- _Task to carry out_
What you return should be the full listing, word for word, without a single image.
>>>
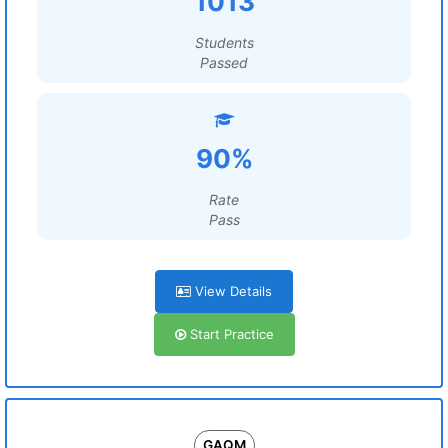
1013
Students
Passed
90%
Rate
Pass
View Details
Start Practice
GAQM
<<<
- _Completed task_
1013
Students
Passed
90%
Rate
Pass
View Details
Start Practice
GAQM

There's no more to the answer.